Objective 4: Order Conversion Rate Trending by Website Channel Type
Pull monthly trends by volume and Order Conversion Rate for ‘gsearch’ alongside each of our other channels
(Note: If it is a ‘bsearch’ or ‘gsearch’ session, then they got to the website via search engine by clicking on a paid advertisement. If it was through a search engine but instead of a paid advertisement they clicked on a normal link, then that is an ‘organic session’. If they directly typed in the website’s http address then it is a ‘direct session’.)
SELECT
DATE_FORMAT(website_sessions.created_at, '%Y/%m') AS yr_mo,
COUNT(DISTINCT CASE WHEN website_sessions.utm_source = 'gsearch' THEN website_sessions.website_session_id ELSE NULL END) AS gsearch_sessions,
COUNT(DISTINCT CASE WHEN website_sessions.utm_source = 'gsearch' THEN orders.order_id ELSE NULL END) AS gsearch_orders,
COUNT(DISTINCT CASE WHEN website_sessions.utm_source = 'gsearch' THEN orders.order_id ELSE NULL END)/
COUNT(DISTINCT CASE WHEN website_sessions.utm_source = 'gsearch' THEN website_sessions.website_session_id ELSE NULL END) AS gsearch_order_rt,
COUNT(DISTINCT CASE WHEN website_sessions.utm_source = 'bsearch' THEN website_sessions.website_session_id ELSE NULL END) AS bsearch_sessions,
COUNT(DISTINCT CASE WHEN website_sessions.utm_source = 'bsearch' THEN orders.order_id ELSE NULL END) AS bsearch_orders,
COUNT(DISTINCT CASE WHEN website_sessions.utm_source = 'bsearch' THEN orders.order_id ELSE NULL END)/
COUNT(DISTINCT CASE WHEN website_sessions.utm_source = 'bsearch' THEN website_sessions.website_session_id ELSE NULL END) AS bsearch_order_rt,
COUNT(DISTINCT CASE WHEN website_sessions.utm_source IS NULL AND http_referer IS NOT NULL THEN website_sessions.website_session_id ELSE NULL END) AS organic_sessions,
COUNT(DISTINCT CASE WHEN website_sessions.utm_source IS NULL AND http_referer IS NOT NULL THEN orders.order_id ELSE NULL END) AS organic_orders,
COUNT(DISTINCT CASE WHEN website_sessions.utm_source IS NULL AND http_referer IS NOT NULL THEN orders.order_id ELSE NULL END)
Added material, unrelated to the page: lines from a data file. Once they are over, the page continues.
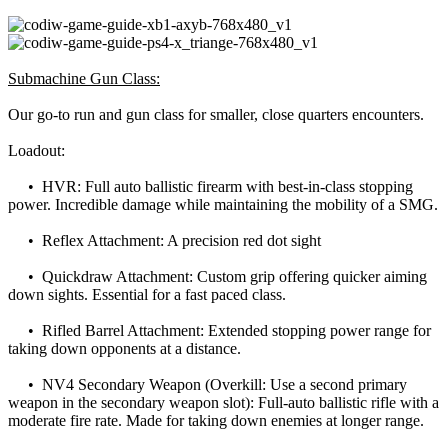
Submachine Gun Class:
Our go-to run and gun class for smaller, close quarters encounters.
Loadout:
• HVR: Full auto ballistic firearm with best-in-class stopping
power. Incredible damage while maintaining the mobility of a SMG.
• Reflex Attachment: A precision red dot sight
• Quickdraw Attachment: Custom grip offering quicker aiming
down sights. Essential for a fast paced class.
• Rifled Barrel Attachment: Extended stopping power range for
taking down opponents at a distance.
• NV4 Secondary Weapon (Overkill: Use a second primary
weapon in the secondary weapon slot): Full-auto ballistic rifle with a
moderate fire rate. Made for taking down enemies at longer range.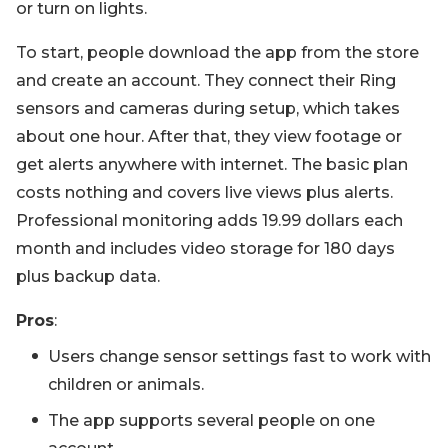
or turn on lights.
To start, people download the app from the store
and create an account. They connect their Ring
sensors and cameras during setup, which takes
about one hour. After that, they view footage or
get alerts anywhere with internet. The basic plan
costs nothing and covers live views plus alerts.
Professional monitoring adds 19.99 dollars each
month and includes video storage for 180 days
plus backup data.
Pros
:
Users change sensor settings fast to work with
children or animals.
The app supports several people on one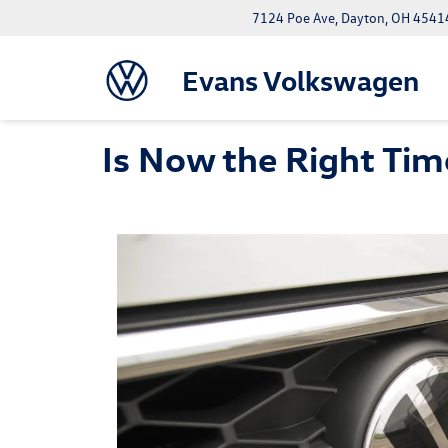
7124 Poe Ave, Dayton, OH 4541
Evans Volkswagen
Is Now the Right Time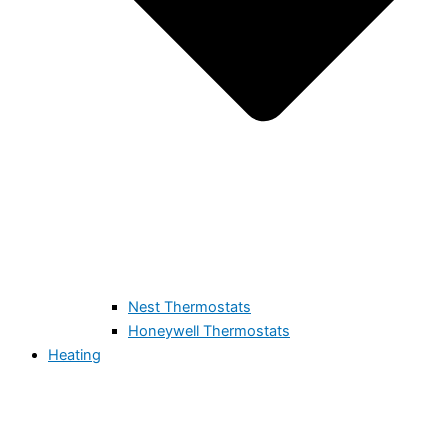
Nest Thermostats
Honeywell Thermostats
Heating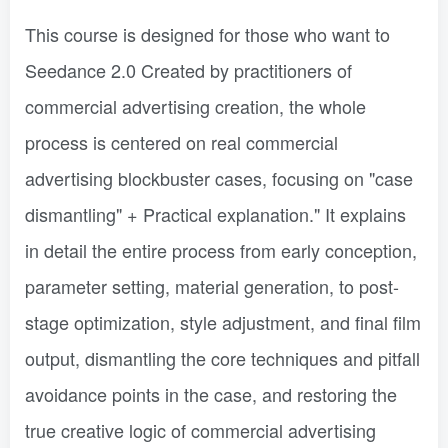
This course is designed for those who want to
Seedance 2.0 Created by practitioners of
commercial advertising creation, the whole
process is centered on real commercial
advertising blockbuster cases, focusing on "case
dismantling" + Practical explanation." It explains
in detail the entire process from early conception,
parameter setting, material generation, to post-
stage optimization, style adjustment, and final film
output, dismantling the core techniques and pitfall
avoidance points in the case, and restoring the
true creative logic of commercial advertising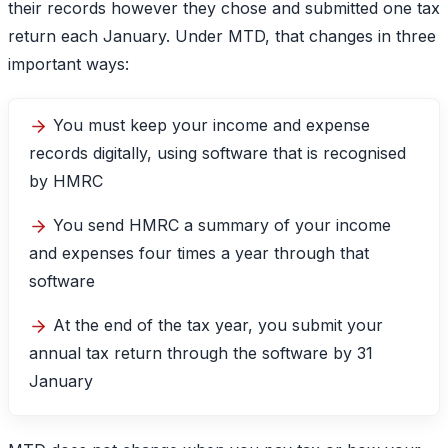
their records however they chose and submitted one tax
return each January. Under MTD, that changes in three
important ways:
You must keep your income and expense
records digitally, using software that is recognised
by HMRC
You send HMRC a summary of your income
and expenses four times a year through that
software
At the end of the tax year, you submit your
annual tax return through the software by 31
January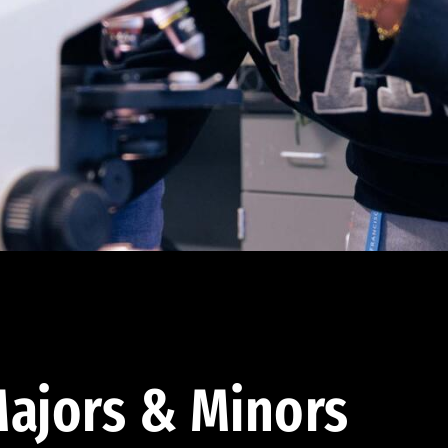
ajors & Minors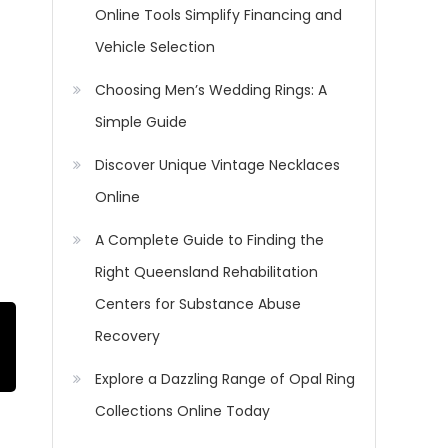
Online Tools Simplify Financing and
Vehicle Selection
Choosing Men’s Wedding Rings: A
Simple Guide
Discover Unique Vintage Necklaces
Online
A Complete Guide to Finding the
Right Queensland Rehabilitation
Centers for Substance Abuse
Recovery
Explore a Dazzling Range of Opal Ring
Collections Online Today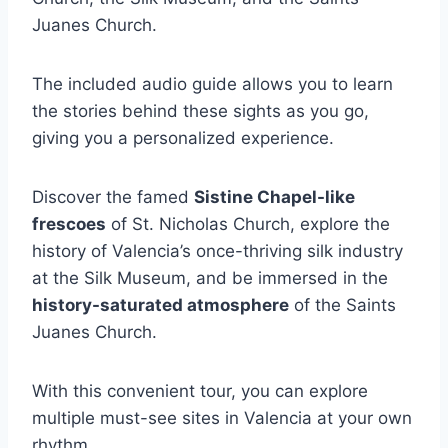
Juanes Church.
The included audio guide allows you to learn
the stories behind these sights as you go,
giving you a personalized experience.
Discover the famed
Sistine Chapel-like
frescoes
of St. Nicholas Church, explore the
history of Valencia’s once-thriving silk industry
at the Silk Museum, and be immersed in the
history-saturated atmosphere
of the Saints
Juanes Church.
With this convenient tour, you can explore
multiple must-see sites in Valencia at your own
rhythm.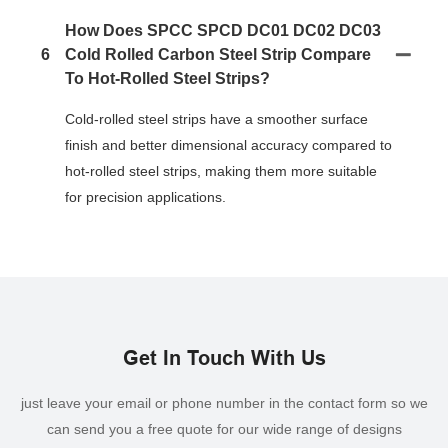
How Does SPCC SPCD DC01 DC02 DC03
6
Cold Rolled Carbon Steel Strip Compare
To Hot-Rolled Steel Strips?
Cold-rolled steel strips have a smoother surface
finish and better dimensional accuracy compared to
hot-rolled steel strips, making them more suitable
for precision applications.
Get In Touch With Us
just leave your email or phone number in the contact form so we
can send you a free quote for our wide range of designs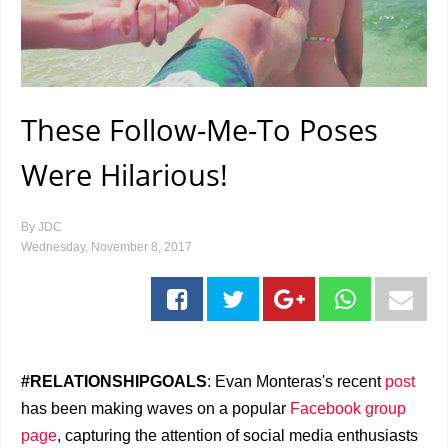
These Follow-Me-To Poses
Were Hilarious!
By
JDC
Wednesday, November 8, 2017
#RELATIONSHIPGOALS
: Evan Monteras's recent
post
has been making waves on a popular
Facebook group
page
, capturing the attention of social media enthusiasts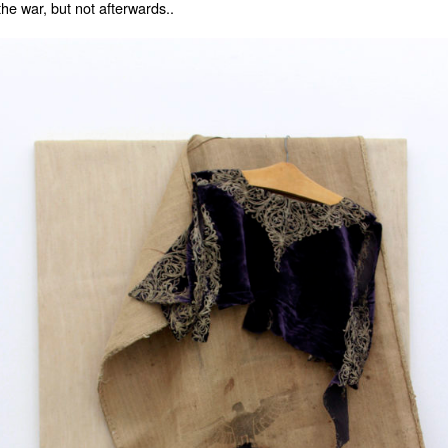
the war, but not afterwards..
/COUNT(DISTINCT CASE WHEN website_sessions.utm_source IS NULL AND http_referer IS NOT NULL THEN website_sessions.website_session_id ELSE NULL END) AS organic_order_rt,
COUNT(DISTINCT CASE WHEN website_sessions.utm_source IS NULL AND http_referer IS NULL THEN website_sessions.website_session_id ELSE NULL END) AS direct_sessions,
COUNT(DISTINCT CASE WHEN website_sessions.utm_source IS NULL AND http_referer IS NULL THEN orders.order_id ELSE NULL END) AS direct_orders,
COUNT(DISTINCT CASE WHEN website_sessions.utm_source IS NULL AND http_referer IS NULL THEN orders.order_id ELSE NULL END)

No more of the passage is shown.